- TASK INSTRUCTIONS: Which lines of the data contain the string "жінок"? Copy every one.

- RECORDS SHOWN:
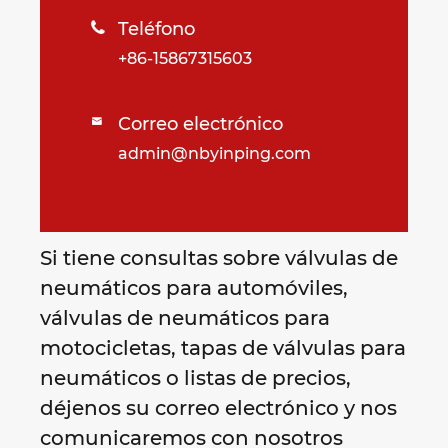
Teléfono

+86-15867315603
Correo electrónico

admin@nbyinping.com
Si tiene consultas sobre válvulas de
neumáticos para automóviles,
válvulas de neumáticos para
motocicletas, tapas de válvulas para
neumáticos o listas de precios,
déjenos su correo electrónico y nos
comunicaremos con nosotros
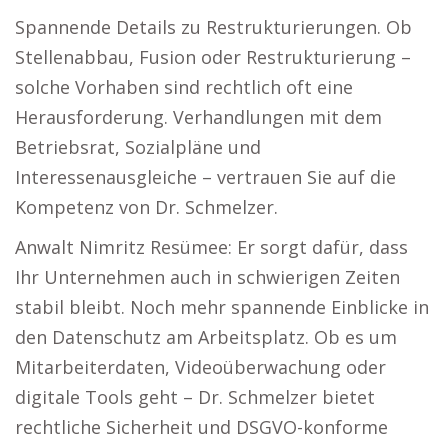
Spannende Details zu Restrukturierungen. Ob
Stellenabbau, Fusion oder Restrukturierung –
solche Vorhaben sind rechtlich oft eine
Herausforderung. Verhandlungen mit dem
Betriebsrat, Sozialpläne und
Interessenausgleiche – vertrauen Sie auf die
Kompetenz von Dr. Schmelzer.
Anwalt Nimritz Resümee: Er sorgt dafür, dass
Ihr Unternehmen auch in schwierigen Zeiten
stabil bleibt. Noch mehr spannende Einblicke in
den Datenschutz am Arbeitsplatz. Ob es um
Mitarbeiterdaten, Videoüberwachung oder
digitale Tools geht – Dr. Schmelzer bietet
rechtliche Sicherheit und DSGVO-konforme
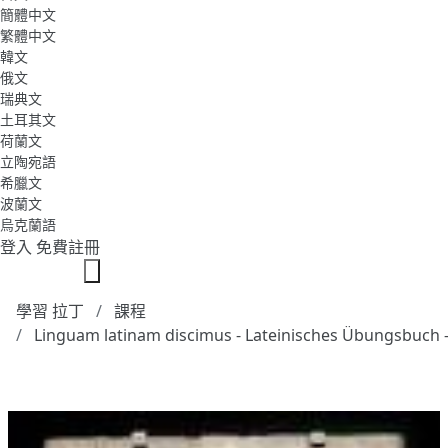
簡體中文
繁體中文
韓文
俄文
瑞典文
土耳其文
荷蘭文
立陶宛語
希臘文
波蘭文
烏克蘭語
登入
免費註冊
學習 拉丁
課程
Linguam latinam discimus - Lateinisches Übungsbuch -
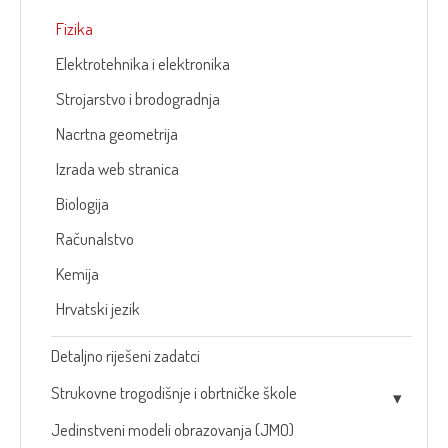
Fizika
Elektrotehnika i elektronika
Strojarstvo i brodogradnja
Nacrtna geometrija
Izrada web stranica
Biologija
Računalstvo
Kemija
Hrvatski jezik
Detaljno riješeni zadatci
Strukovne trogodišnje i obrtničke škole
Jedinstveni modeli obrazovanja (JMO)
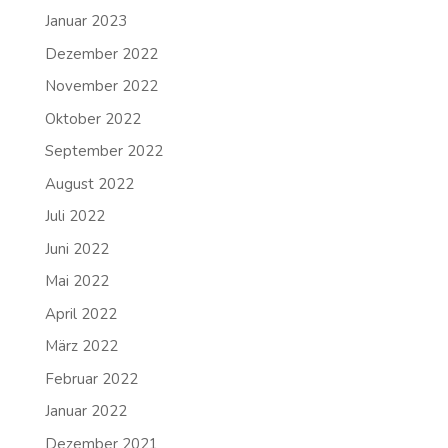
Januar 2023
Dezember 2022
November 2022
Oktober 2022
September 2022
August 2022
Juli 2022
Juni 2022
Mai 2022
April 2022
März 2022
Februar 2022
Januar 2022
Dezember 2021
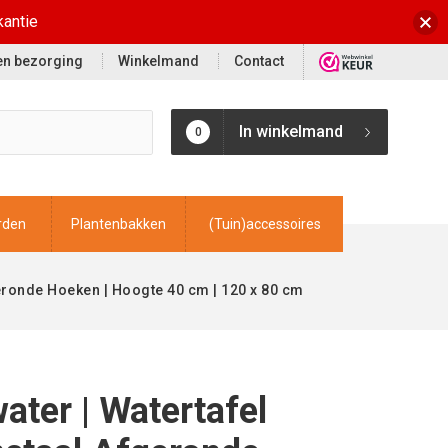
kantie
 en bezorging
Winkelmand
Contact
In winkelmand
0
rden
Plantenbakken
(Tuin)accessoires
geronde Hoeken | Hoogte 40 cm | 120 x 80 cm
ater | Watertafel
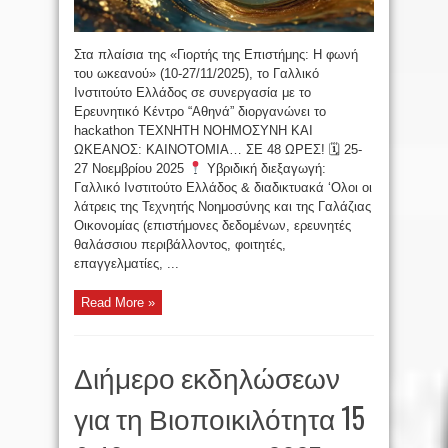
Στα πλαίσια της «Γιορτής της Επιστήμης: Η φωνή
του ωκεανού» (10-27/11/2025), το Γαλλικό
Ινστιτούτο Ελλάδος σε συνεργασία με το
Ερευνητικό Κέντρο “Αθηνά” διοργανώνει το
hackathon ΤΕΧΝΗΤΗ ΝΟΗΜΟΣΥΝΗ ΚΑΙ
ΩΚΕΑΝΟΣ: ΚΑΙΝΟΤΟΜΙΑ… ΣΕ 48 ΩΡΕΣ! 🗓 25-
27 Νοεμβρίου 2025
Υβριδική διεξαγωγή:
Γαλλικό Ινστιτούτο Ελλάδος & διαδικτυακά ‘Ολοι οι
λάτρεις της Τεχνητής Νοημοσύνης και της Γαλάζιας
Οικονομίας (επιστήμονες δεδομένων, ερευνητές
θαλάσσιου περιβάλλοντος, φοιτητές,
επαγγελματίες, ...
Read More »
Διήμερο εκδηλώσεων
για τη Βιοποικιλότητα 15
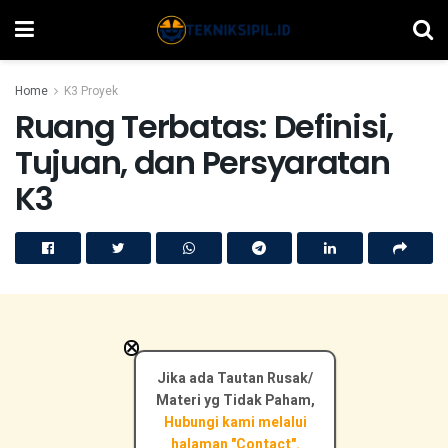
Home
K3 Proyek
Ruang Terbatas: Definisi,
Tujuan, dan Persyaratan
K3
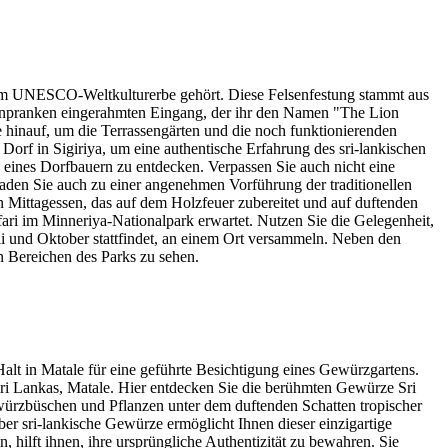
e zum UNESCO-Weltkulturerbe gehört. Diese Felsenfestung stammt aus
wenpranken eingerahmten Eingang, der ihr den Namen "The Lion
 hinauf, um die Terrassengärten und die noch funktionierenden
 Dorf in Sigiriya, um eine authentische Erfahrung des sri-lankischen
 eines Dorfbauern zu entdecken. Verpassen Sie auch nicht eine
laden Sie auch zu einer angenehmen Vorführung der traditionellen
 Mittagessen, das auf dem Holzfeuer zubereitet und auf duftenden
afari im Minneriya-Nationalpark erwartet. Nutzen Sie die Gelegenheit,
ai und Oktober stattfindet, an einem Ort versammeln. Neben den
n Bereichen des Parks zu sehen.
lt in Matale für eine geführte Besichtigung eines Gewürzgartens.
Sri Lankas, Matale. Hier entdecken Sie die berühmten Gewürze Sri
ürzbüschen und Pflanzen unter dem duftenden Schatten tropischer
r sri-lankische Gewürze ermöglicht Ihnen dieser einzigartige
hilft ihnen, ihre ursprüngliche Authentizität zu bewahren. Sie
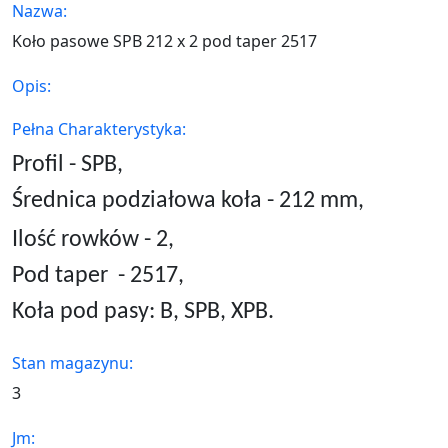
Nazwa:
Koło pasowe SPB 212 x 2 pod taper 2517
Opis:
Pełna Charakterystyka:
Profil - SPB,
Średnica podziałowa koła - 212 mm,
Ilość rowków - 2,
Pod taper
- 2517,
Koła pod pasy: B, SPB, XPB.
Stan magazynu:
3
Jm:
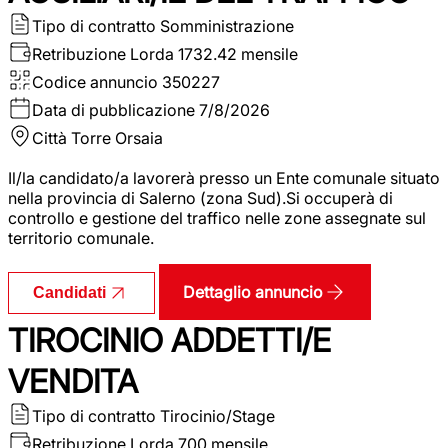
Tipo di contratto
Somministrazione
Retribuzione Lorda
1732.42 mensile
Codice annuncio
350227
Data di pubblicazione
7/8/2026
Città
Torre Orsaia
Il/la candidato/a lavorerà presso un Ente comunale situato
nella provincia di Salerno (zona Sud).Si occuperà di
controllo e gestione del traffico nelle zone assegnate sul
territorio comunale.
Dettaglio annuncio
Candidati
TIROCINIO ADDETTI/E
VENDITA
Tipo di contratto
Tirocinio/Stage
Retribuzione Lorda
700 mensile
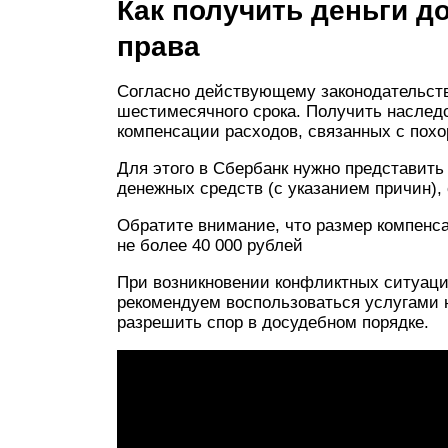
Как получить деньги д
права
Согласно действующему законодательству
шестимесячного срока. Получить наследс
компенсации расходов, связанных с пох
Для этого в Сбербанк нужно представить
денежных средств (с указанием причин), 
Обратите внимание, что размер компенсац
не более 40 000 рублей
При возникновении конфликтных ситуаци
рекомендуем воспользоваться услугами
разрешить спор в досудебном порядке.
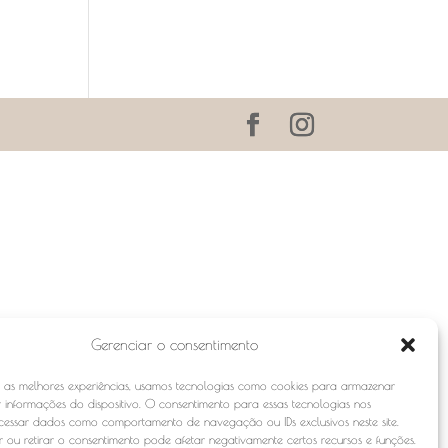
Gerenciar o consentimento
r as melhores experiências, usamos tecnologias como cookies para armazenar
 informações do dispositivo. O consentimento para essas tecnologias nos
ocessar dados como comportamento de navegação ou IDs exclusivos neste site.
 ou retirar o consentimento pode afetar negativamente certos recursos e funções.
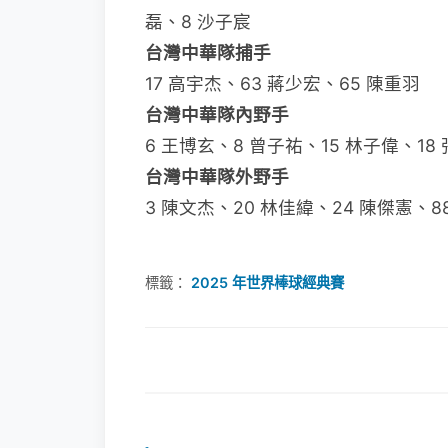
磊、8 沙子宸
台灣中華隊捕手
17 高宇杰、63 蔣少宏、65 陳重羽
台灣中華隊內野手
6 王博玄、8 曾子祐、15 林子偉、18
台灣中華隊外野手
3 陳文杰、20 林佳緯、24 陳傑憲、8
標籤：
2025 年世界棒球經典賽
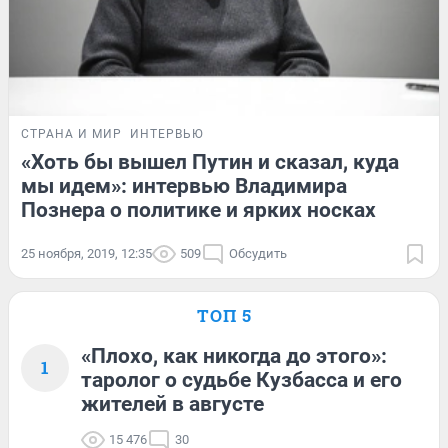
СТРАНА И МИР
ИНТЕРВЬЮ
«Хоть бы вышел Путин и сказал, куда
мы идем»: интервью Владимира
Познера о политике и ярких носках
25 ноября, 2019, 12:35
509
Обсудить
ТОП 5
«Плохо, как никогда до этого»:
1
таролог о судьбе Кузбасса и его
жителей в августе
15 476
30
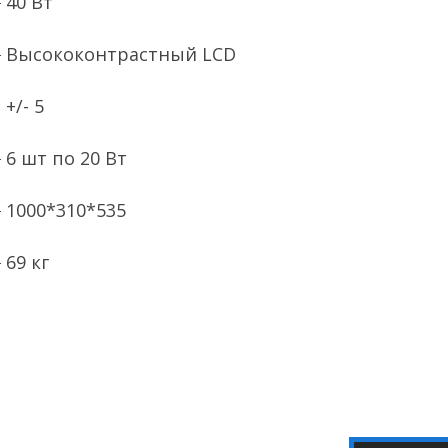
40 Вт
Высококонтрастный LCD
я
+/- 5
6 шт по 20 Вт
1000*310*535
69 кг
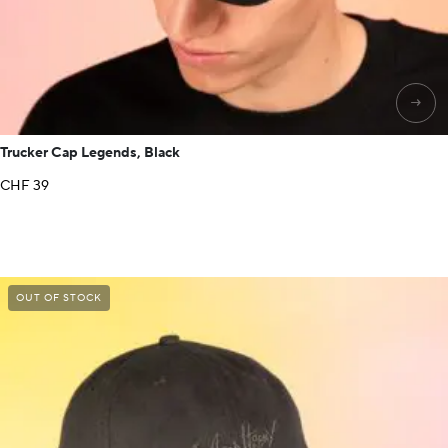
→
Trucker Cap Legends, Black
CHF
39
OUT OF STOCK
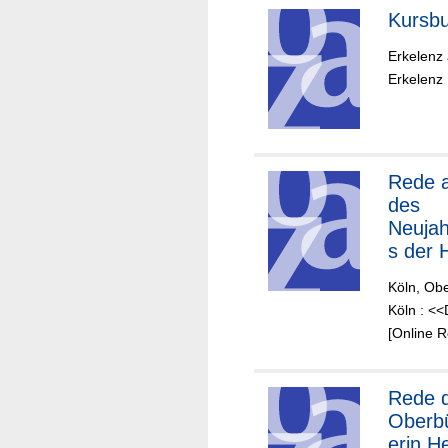
Kursbu
Erkelenz
Erkelenz 
Rede a
des
Neuja
s der 
Rheinl
Köln, Ob
am 6. 
Köln : <<
2019
[Online 
Rede d
Oberb
erin He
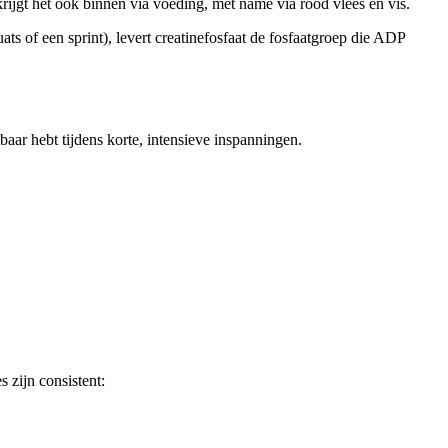
e krijgt het ook binnen via voeding, met name via rood vlees en vis.
ts of een sprint), levert creatinefosfaat de fosfaatgroep die ADP
aar hebt tijdens korte, intensieve inspanningen.
 zijn consistent:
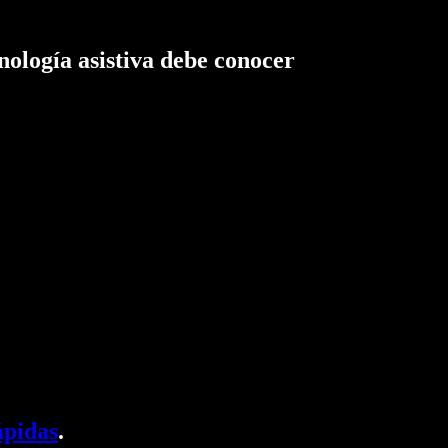
nología asistiva debe conocer
ápidas
.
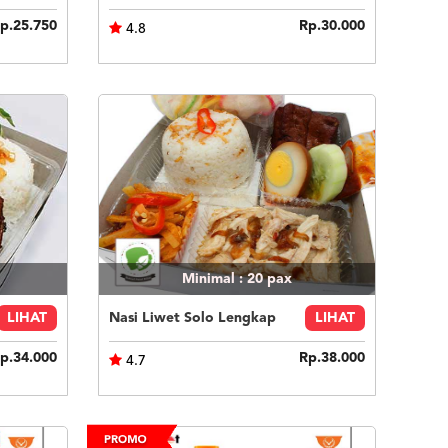
p.25.750
Rp.30.000
4.8
Minimal : 20
pax
LIHAT
Nasi Liwet Solo Lengkap
LIHAT
p.34.000
Rp.38.000
4.7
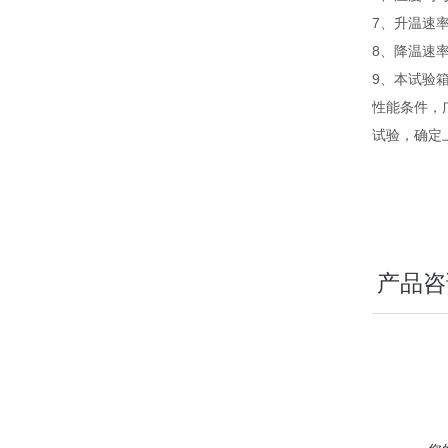
7、升温速率
8、降温速率
9、本试验
性能条件，
试验，确定
产品咨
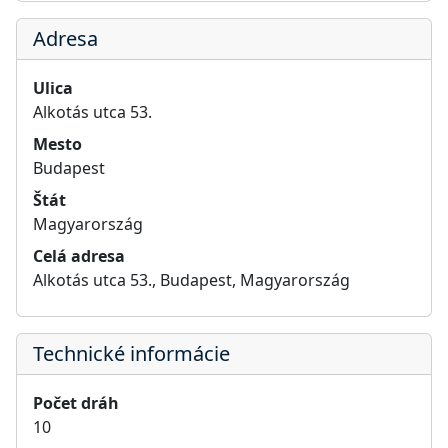
Adresa
Ulica
Alkotás utca 53.
Mesto
Budapest
Štát
Magyarország
Celá adresa
Alkotás utca 53., Budapest, Magyarország
Technické informácie
Počet dráh
10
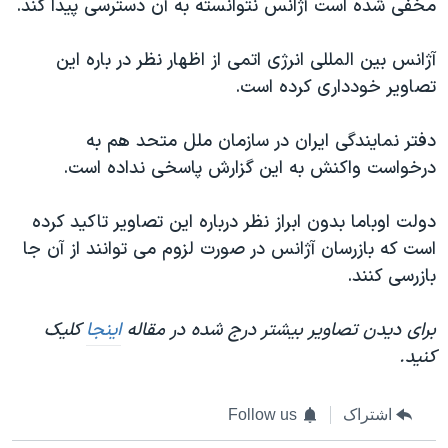
مخفی شده است آژانس نتوانسته به آن دسترسی پیدا کند.
آژانس بین المللی انرژی اتمی از اظهار نظر در باره این
تصاویر خودداری کرده است.
دفتر نمایندگی ایران در سازمان ملل متحد هم به
درخواست واکنش به این گزارش پاسخی نداده است.
دولت اوباما بدون ابراز نظر درباره این تصاویر تاکید کرده
است که بازرسان آژانس در صورت لزوم می توانند از آن جا
بازرسی کنند.
برای دیدن تصاویر بیشتر درج شده در مقاله
اینجا
کلیک
کنید.
اشتراک
Follow us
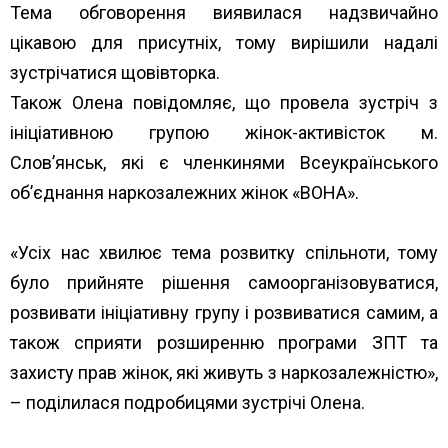
Тема обговорення виявилася надзвичайно
цікавою для присутніх, тому вирішили надалі
зустрічатися щовівторка.
Також Олена повідомляє, що провела зустріч з
ініціативною групою жінок-активісток м.
Слов’янськ, які є членкинями Всеукраїнського
об’єднання наркозалежних жінок «ВОНА».
«Усіх нас хвилює тема розвитку спільноти, тому
було прийняте рішення самоорганізовуватися,
розвивати ініціативну групу і розвиватися самим, а
також сприяти розширенню програми ЗПТ та
захисту прав жінок, які живуть з наркозалежністю»,
– поділилася подробицями зустрічі Олена.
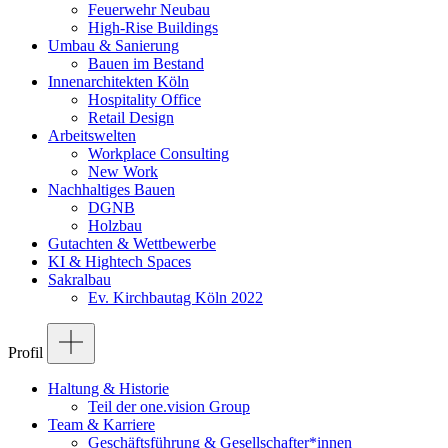
Feuerwehr Neubau
High-Rise Buildings
Umbau & Sanierung
Bauen im Bestand
Innenarchitekten Köln
Hospitality Office
Retail Design
Arbeitswelten
Workplace Consulting
New Work
Nachhaltiges Bauen
DGNB
Holzbau
Gutachten & Wettbewerbe
KI & Hightech Spaces
Sakralbau
Ev. Kirchbautag Köln 2022
Profil
Haltung & Historie
Teil der one.vision Group
Team & Karriere
Geschäftsführung & Gesellschafter*innen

- WRITTEN ANSWER:
ініціативною групою жінок-активісток м.
об’єднання наркозалежних жінок «ВОНА».
захисту прав жінок, які живуть з наркозалежністю»,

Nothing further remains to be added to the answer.